Tuesday, September 15, 2009

CAPE Press Release: Support Red Hook Public School Sept. 17

In the spring of 2008, the Red Hook community was informed that a charter school would be placed in their longstanding successful school, P.S. 15, The Patrick F. Daly School. After the decision was announced, there was community outrage and then, only then, was a community meeting held for members to share their views. In line with the leadership and vision of both Bloomberg and Klein, the decision to place a charter in P.S. 15 was finalized, regardless of the community’s outrage, a decision seemingly already made. The agreement was that this charter school, PAVE Academy, would be temporarily housed in P.S. 15 for two years. This agreement, by the Department of Education and PAVE’s founder, Spencer Robertson, was stated repeatedly to parents, community members, teachers, the building’s administration and to the union.

In the spring of 2009, only a year into their stay, PAVE announced to the Daily News that they requested an extension to stay in P.S. 15 for up to an additional three years. Again, parents, teachers and community members expressed their outrage and questioned the transparency, due process, and accountability of the Department of Education. According to the DOE, no decisions had yet been made concerning the extension request, but it took pressure by parents and teachers throughout the summer demanding due process to get a fair hearing. That meeting, a District 15 CEC meeting, will take place this Thursday, September 17, 2009 at P.S. 15 in the school’s auditorium.

Communities across the city share in the plight of the P.S. 15, Red Hook Community.

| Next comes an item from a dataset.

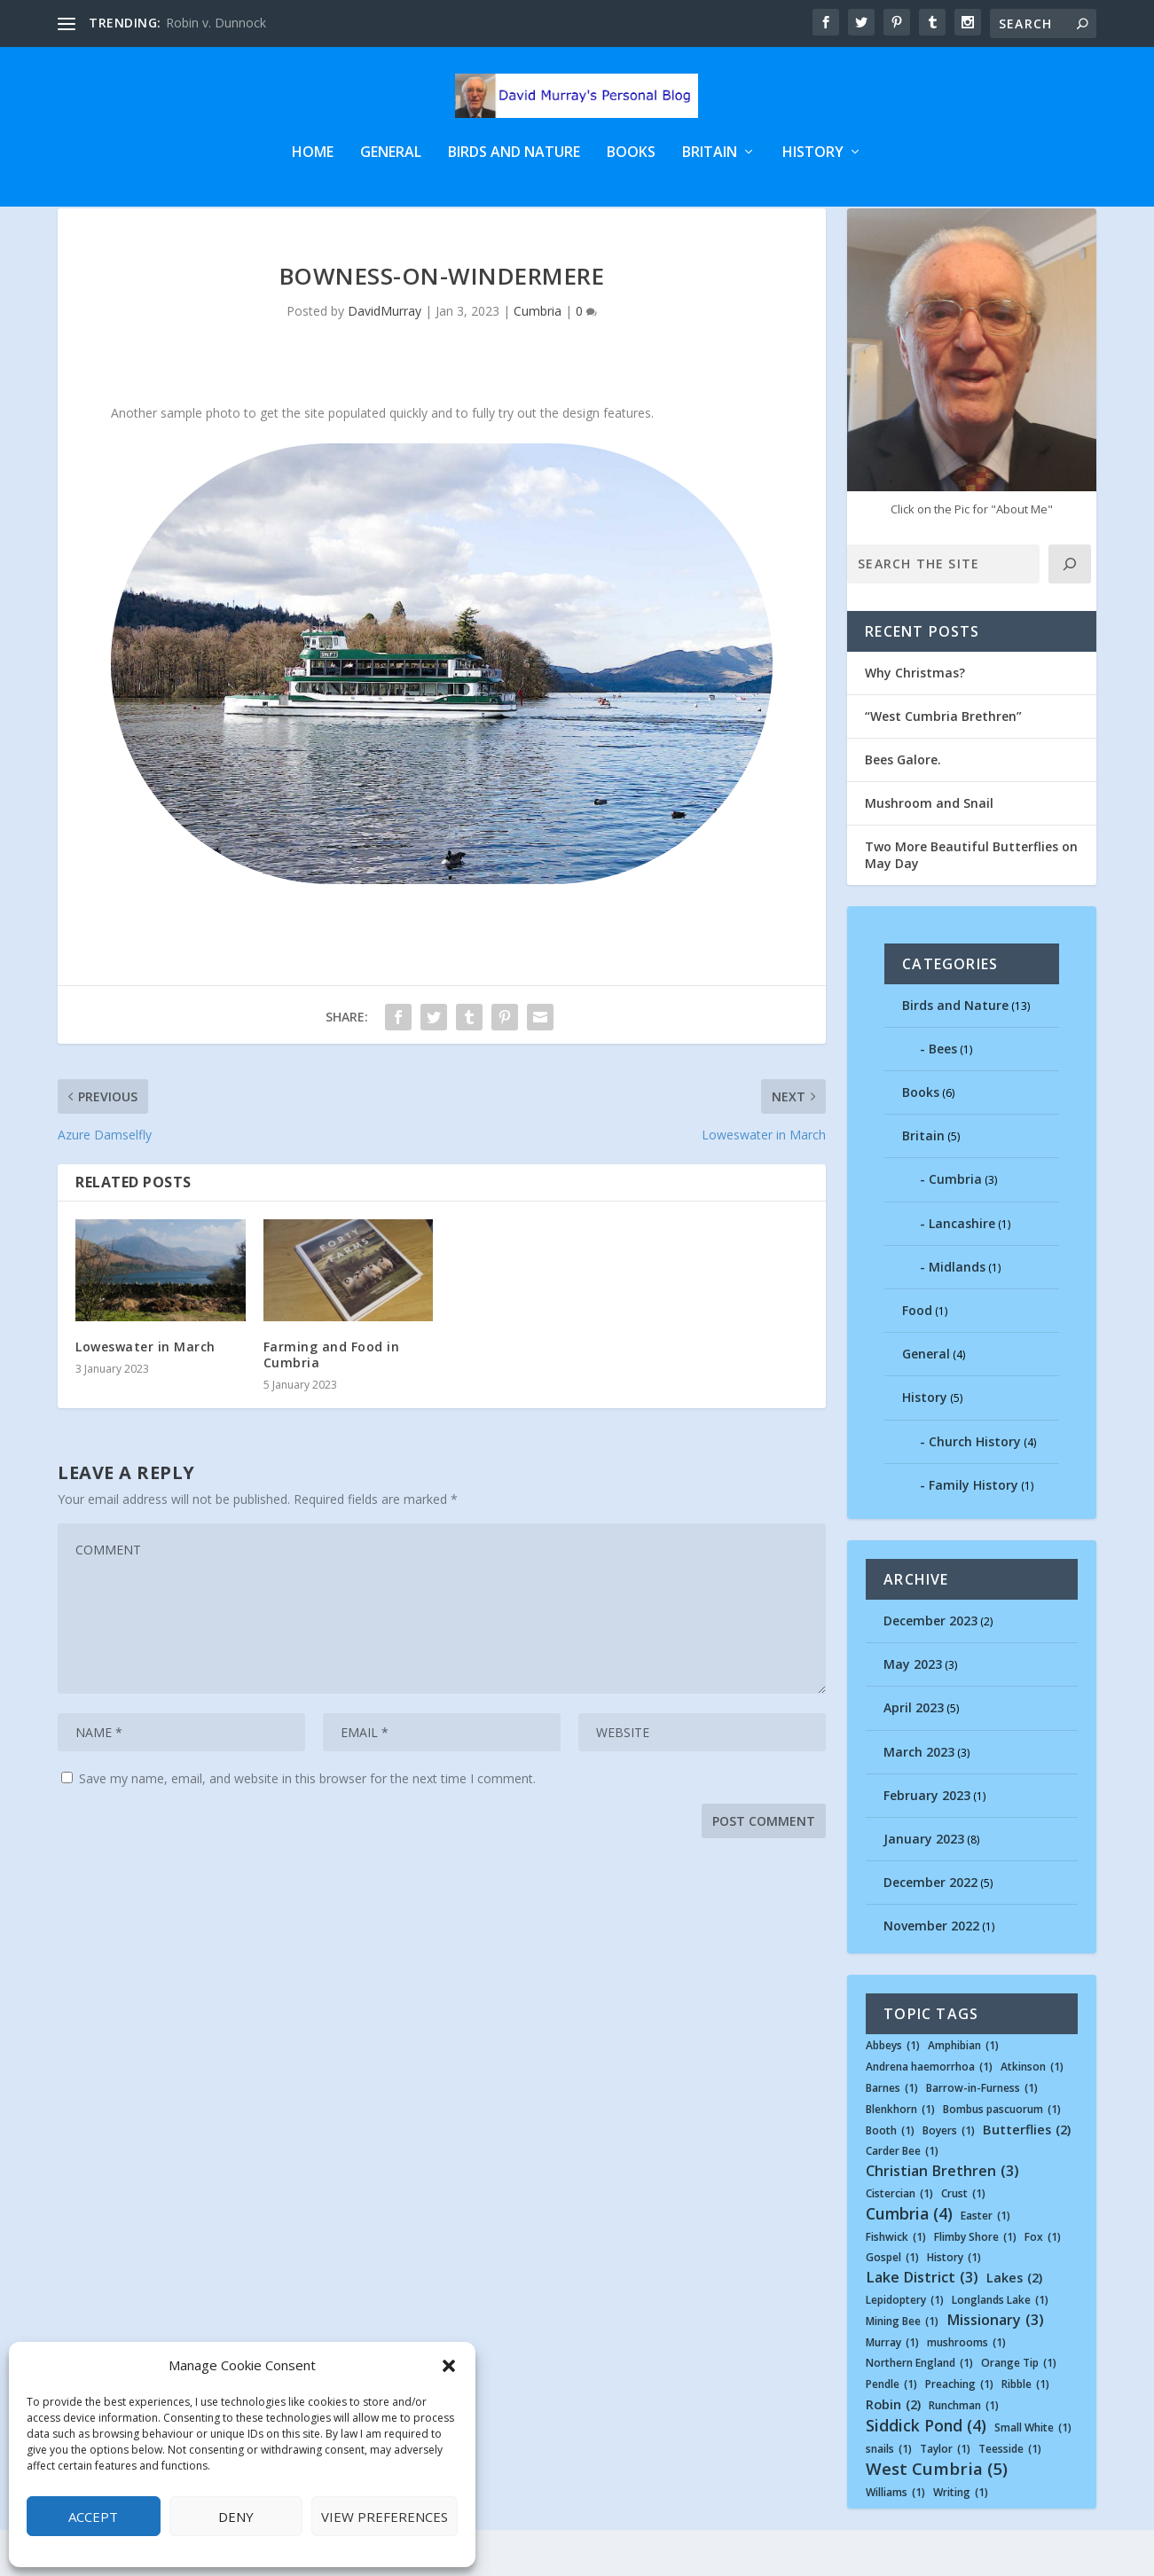 The width and height of the screenshot is (1154, 2576). What do you see at coordinates (915, 718) in the screenshot?
I see `Why Christmas?` at bounding box center [915, 718].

We have seen community schools across the city forced to building share with charters, have their resources drained, their space limited and their programs negatively impacted. Now beginning to emerge, we are seeing charters put in extensions to stay and further expand into buildings after already announcing an end date for their temporary stay as part of the presentation to, and agreement with, the school communities. Interestingly, the extensions seem to aim to afford these charters free space until the end of their five year state evaluations, even though five years of space was not what was originally requested.

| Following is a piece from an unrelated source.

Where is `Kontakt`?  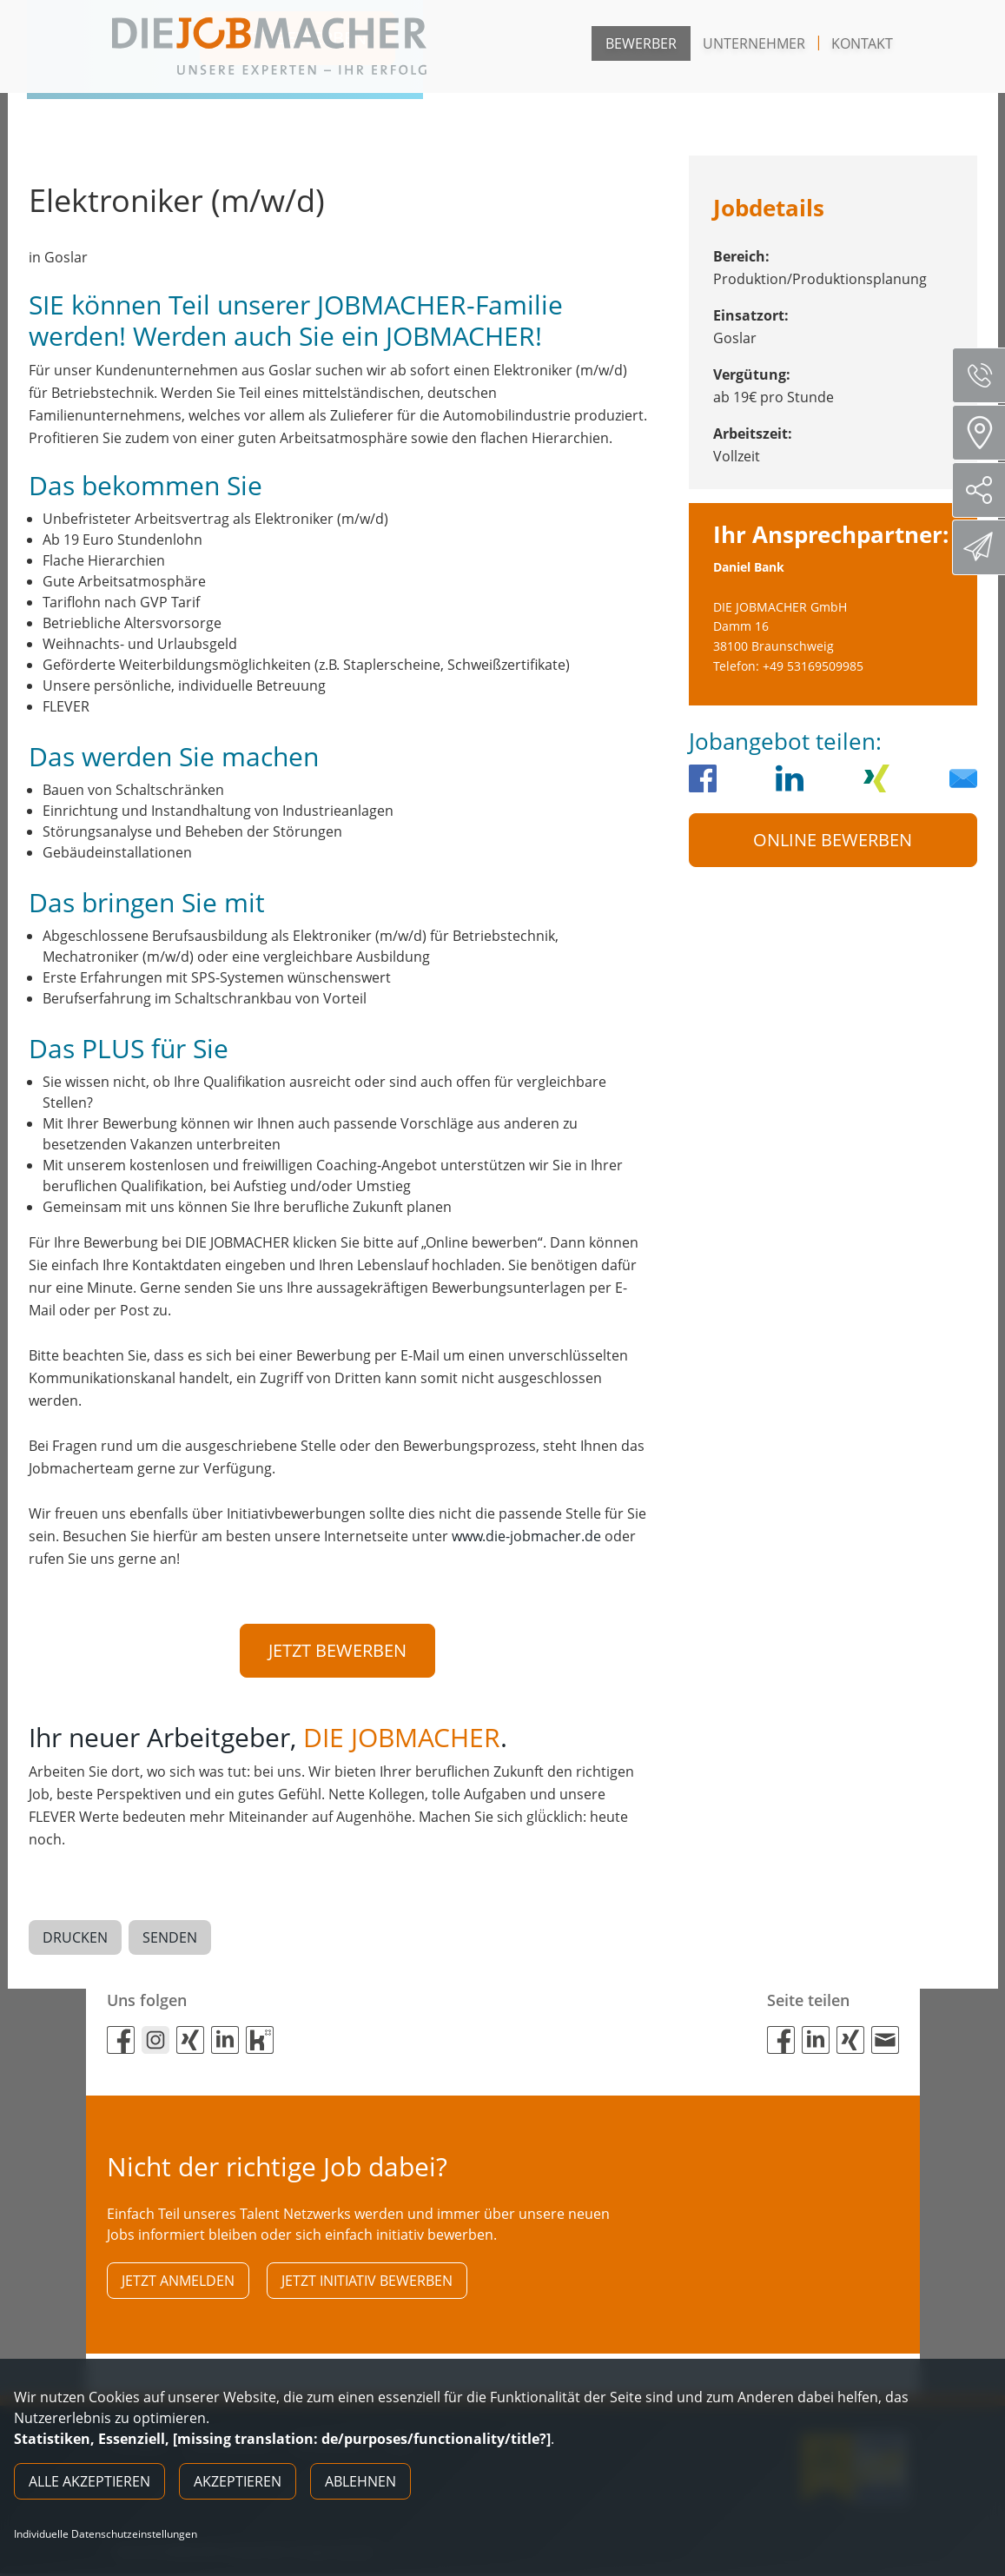 Kontakt is located at coordinates (862, 43).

The lack of transparency and due process is an outrage to our democracy and defiles the success and importance of our community public schools. There is no accountability, no one to hold the Mayor’s administration to any kind of agreement or standard because they have a clear agenda and they intend to execute it: close down half of the number of public schools and double the number of charter schools by the end of their third term. What is even more disturbing; they are propagating this agenda on the backs of successful public schools that have served their communities for years. P.S. 15, The Patrick F. Daly School, whose namesake lost his life serving the children of Red Hook seventeen years ago, is an AAA school being unfairly and forcefully pushed out by a charter school that has no success record, is staffed with uncertified and inexperienced educators, and whose students are largely bused in from outside of the school community. Last year, out of P.S. 15’s Prekindergarten graduating class, only two families chose to send their two children to PAVE. The housing of PAVE Academy in P.S. 15 is not serving the best interest of the children in Red Hook, and it has no place in Red Hook’s community public school.

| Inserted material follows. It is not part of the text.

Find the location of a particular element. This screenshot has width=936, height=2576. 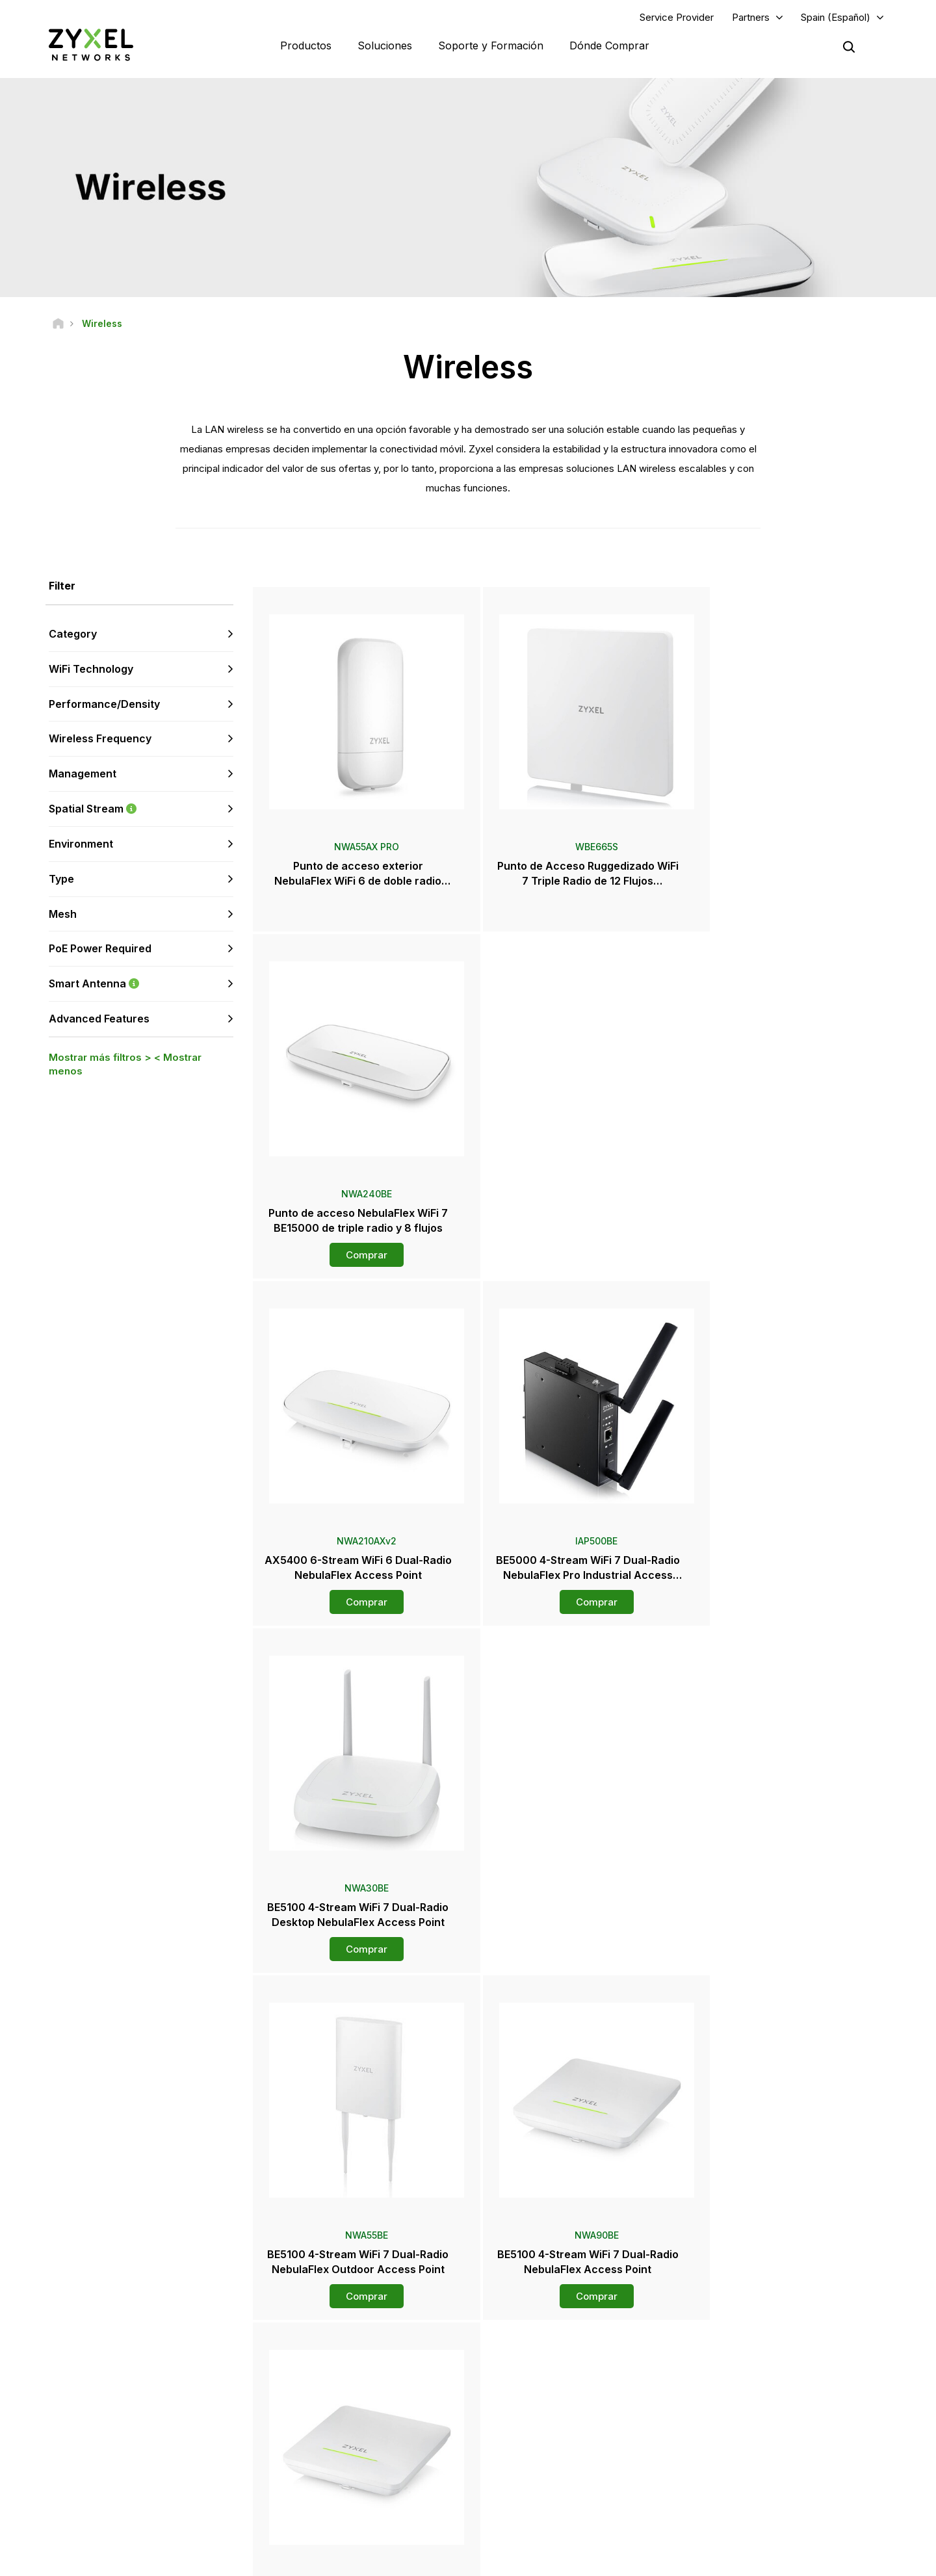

The Bloomberg Administration paints the charter school movement as a way to service children whom public schools have failed while promoting and developing innovative programming. This is cynical and disingenuous. The charter school movement drains school community resources, sets up a system of privilege and subordination, divides communities, and disenfranchises citizens from a truly democratic system that was intended to listen to them and represent them, not impose an authoritative agenda on them. If this charter school movement was really about what was best for children, we would not see building sharing formulas that treat children as numbers and deny them the space to run enrichment and intervention programming. We would not see campus policies that sanction public school principals for not coming to agreements on space usage, while doing nothing to hold charter school leaders accountable to the same standard. We would not see due process skirted and phony meetings held. We would not see successful schools being squeezed out by charters, especially when those charters are not primarily servicing the students from that school and community.

Please join the Red Hook community, its families and teachers, as we fight to protect P.S. 15, The Patrick F. Daly School, and community schools across the city. Public education is the pillar of our democracy; it must be protected and preserved. We should be supporting and using our successful public schools as models, not overextending them and negatively impacting their programming. We should fix our public schools that are not working, not propagate a privatization agenda.


District 15, CEC, Community Education Council Meeting

Topic: Schools housed in public schools, PAVE Academy’s extension to continue to be housed in P.S. 15

Thursday, September 17, 2009, 7:00 P.M.